CLARIAH logoT PWT klein

1. Summary

As increasingly sophisticated new technologies for working with numbers, text, sound and images come on stream, there is one type of data that begs to be explored by the wide array of available digital humanities tools, and that is interview data. (De Jong, 2014), (Corti and Fielding, 2016). A stream of concerted activities by the authors of this workshop based on their engagement with interview data from different perspectives, led to a series of 4 workshops from 2016 to 2018, held in Oxford, Utrecht, Arezzo and München, that were funded by CLARIN (Common Language Resources and Technology Infrastructure).

This workshop intends to present the motivation for this DH2019-workshop by sketching the complex design and results of these series of multidisciplinary workshops. The premise was that the multimodal character (text, sound and facial expression) and multidisciplinary potential of interview data (history, oral and written language, audio-visual communication) is rarely fully exploited, as most scholars focus on the analysis of the textual representation of the interviews. This might change by getting acquainted with scholarly approaches and conventions from other disciplines.

2. Aim of this workshop

When considering research processes that involve interview data, we observe a variety of scholarly approaches, that are typically not shared across disciplines. Scholars hold on to engrained research practices drawn from specific research paradigms and they seldom venture outside their comfort zone. The inability to ‘reach across’ methods and tools arises from tight disciplinary boundaries, where terminology and literature may not overlap, or from different priorities placed upon digital skills in research. We believe that offering accessible and customized information on how to appreciate and use technology can help to bridge these gaps.

This workshop aims to break down some of these barriers by offering scholars who work with interview data the opportunity to apply, experiment and exchange tools and methods that have been developed in the realm of Digital Humanities.

3. Previous work

As a multidisciplinary group of European scholars, tools and data professionals, spanning the fields of speech technology, social sciences, human computer interaction, oral history and linguistics, we are interested in strengthening the position of interview data in Digital Humanities. Since 2016 we have organized a series of workshops, supported by CLARIN on this topic (

Our first concrete output was the development of the T-Chain, a tool that supports transcription and alignment of audio and text in multiple languages. Second, we developed a format for experimenting with a variety of annotation, text analysis and emotion recognition tools as they apply to interview data.

4. The workshop

The half-day workshop will provide a fruitful cross-disciplinary knowledge exchange session. It will:

  • Use presentations and hands-on sessions to explore annotation, text analysis and emotion extraction tools with interview data;
  • Test the T-Chain with participants’ own audio-clips;
  • Attract open source Speech-to-Text software developers to expand the number of languages that could be integrated into the T-Chain.
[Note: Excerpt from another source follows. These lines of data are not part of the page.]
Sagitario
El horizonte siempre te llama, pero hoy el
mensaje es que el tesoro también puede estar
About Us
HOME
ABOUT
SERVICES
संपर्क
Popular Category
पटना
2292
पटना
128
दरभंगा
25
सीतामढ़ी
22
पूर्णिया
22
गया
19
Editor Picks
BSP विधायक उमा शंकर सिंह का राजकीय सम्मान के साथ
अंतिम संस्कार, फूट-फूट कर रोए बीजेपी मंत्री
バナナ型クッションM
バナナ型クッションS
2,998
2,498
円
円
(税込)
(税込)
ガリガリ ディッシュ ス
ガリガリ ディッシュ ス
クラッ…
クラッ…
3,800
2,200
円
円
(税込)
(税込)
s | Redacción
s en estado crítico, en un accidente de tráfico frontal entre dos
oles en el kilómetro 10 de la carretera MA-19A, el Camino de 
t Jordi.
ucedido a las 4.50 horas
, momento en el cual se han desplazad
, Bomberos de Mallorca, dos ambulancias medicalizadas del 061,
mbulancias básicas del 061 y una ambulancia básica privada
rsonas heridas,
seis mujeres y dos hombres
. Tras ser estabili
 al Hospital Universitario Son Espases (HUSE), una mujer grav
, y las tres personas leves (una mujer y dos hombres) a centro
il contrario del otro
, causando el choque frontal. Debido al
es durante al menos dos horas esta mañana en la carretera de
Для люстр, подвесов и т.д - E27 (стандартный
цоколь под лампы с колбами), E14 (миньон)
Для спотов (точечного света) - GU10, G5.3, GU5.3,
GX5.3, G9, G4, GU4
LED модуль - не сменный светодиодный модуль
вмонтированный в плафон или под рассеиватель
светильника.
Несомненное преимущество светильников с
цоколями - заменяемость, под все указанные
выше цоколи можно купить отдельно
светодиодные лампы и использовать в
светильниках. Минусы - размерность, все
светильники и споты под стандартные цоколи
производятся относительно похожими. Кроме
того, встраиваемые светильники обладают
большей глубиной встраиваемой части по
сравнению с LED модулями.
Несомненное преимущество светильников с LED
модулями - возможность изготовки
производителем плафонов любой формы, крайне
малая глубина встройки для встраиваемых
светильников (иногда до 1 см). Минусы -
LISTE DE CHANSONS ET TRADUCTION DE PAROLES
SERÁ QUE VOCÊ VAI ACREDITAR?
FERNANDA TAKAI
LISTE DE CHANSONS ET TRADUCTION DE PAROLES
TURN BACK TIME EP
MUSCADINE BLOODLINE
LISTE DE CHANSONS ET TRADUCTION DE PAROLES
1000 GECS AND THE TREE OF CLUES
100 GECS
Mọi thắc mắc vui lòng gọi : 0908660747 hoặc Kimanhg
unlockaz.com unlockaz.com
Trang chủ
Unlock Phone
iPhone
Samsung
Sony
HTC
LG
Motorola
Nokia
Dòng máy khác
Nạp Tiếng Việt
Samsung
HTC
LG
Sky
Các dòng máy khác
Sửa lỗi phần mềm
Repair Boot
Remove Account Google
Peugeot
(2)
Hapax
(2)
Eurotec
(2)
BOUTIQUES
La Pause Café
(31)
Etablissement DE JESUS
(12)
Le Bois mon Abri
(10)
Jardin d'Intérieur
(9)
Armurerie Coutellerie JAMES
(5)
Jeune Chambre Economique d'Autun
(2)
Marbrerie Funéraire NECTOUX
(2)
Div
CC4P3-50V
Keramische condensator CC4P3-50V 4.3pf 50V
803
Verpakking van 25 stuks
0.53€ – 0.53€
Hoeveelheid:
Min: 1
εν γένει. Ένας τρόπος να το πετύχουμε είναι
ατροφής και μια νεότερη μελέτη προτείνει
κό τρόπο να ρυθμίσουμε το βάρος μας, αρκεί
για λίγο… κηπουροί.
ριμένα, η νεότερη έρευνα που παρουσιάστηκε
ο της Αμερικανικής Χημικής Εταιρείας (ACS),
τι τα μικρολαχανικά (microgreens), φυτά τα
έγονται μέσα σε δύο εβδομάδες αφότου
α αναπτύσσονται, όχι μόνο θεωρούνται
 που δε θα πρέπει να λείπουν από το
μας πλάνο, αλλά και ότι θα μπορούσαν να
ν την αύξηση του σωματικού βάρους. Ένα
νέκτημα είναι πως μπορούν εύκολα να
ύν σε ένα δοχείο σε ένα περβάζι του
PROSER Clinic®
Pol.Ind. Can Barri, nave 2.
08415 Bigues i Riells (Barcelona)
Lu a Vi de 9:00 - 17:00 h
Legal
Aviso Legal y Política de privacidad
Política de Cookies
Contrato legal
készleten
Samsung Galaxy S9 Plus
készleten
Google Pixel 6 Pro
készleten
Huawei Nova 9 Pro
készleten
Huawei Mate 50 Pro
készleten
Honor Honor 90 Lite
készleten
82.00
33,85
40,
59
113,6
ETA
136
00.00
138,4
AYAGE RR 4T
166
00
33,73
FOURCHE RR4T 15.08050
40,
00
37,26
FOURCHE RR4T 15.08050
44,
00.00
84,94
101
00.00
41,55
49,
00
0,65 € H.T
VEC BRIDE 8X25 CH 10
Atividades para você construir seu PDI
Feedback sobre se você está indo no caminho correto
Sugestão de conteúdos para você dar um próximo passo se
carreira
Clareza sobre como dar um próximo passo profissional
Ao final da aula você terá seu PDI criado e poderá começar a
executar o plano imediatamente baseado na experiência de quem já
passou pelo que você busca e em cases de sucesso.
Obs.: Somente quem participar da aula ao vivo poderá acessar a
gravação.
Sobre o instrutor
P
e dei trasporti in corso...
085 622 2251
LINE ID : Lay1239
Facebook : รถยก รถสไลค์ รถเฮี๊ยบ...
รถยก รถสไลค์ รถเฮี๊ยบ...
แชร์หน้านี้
4.1. Scope and organisation of the series of workshops

The organising team created a community of experts from The Netherlands, Great Britain, Italy and Germany who actively scoped and assembled invitations to scholars to the workshops. The countries were selected on the basis of the availability of mature open source speech recognition software, as the first goal was to develop a portal for automatic transcription and alignment of interview data for different languages. Scholars and archivists who participated were those who work/teach with interview data, and who were interested in the use of technology to facilitate transcription and annotation of interview data and explore cross disciplinary analysis and interpretation of data. They represented the following communities:

  • Historians and social science users who undertake research with recorded interview data sources;
  • Linguists who use spoken language sources;
  • Software tools specialists who develop support data processing and analysis tools.
The first three workshops thus focused on exploring user requirements and testing the performance of various speech-to-text software on interview data that was provided by researchers and data curators. This led to the development of the Transcription Chain (henceforth, T-Chain) a portal for automatic transcription and alignment of interview data in English, Dutch, German and Italian. This tool is meant to support the first phase of the research process, the transcription of interviews, and to create an open source easy to access web resource with different choices for the format of the output, anticipating the onward import into a variety of tools.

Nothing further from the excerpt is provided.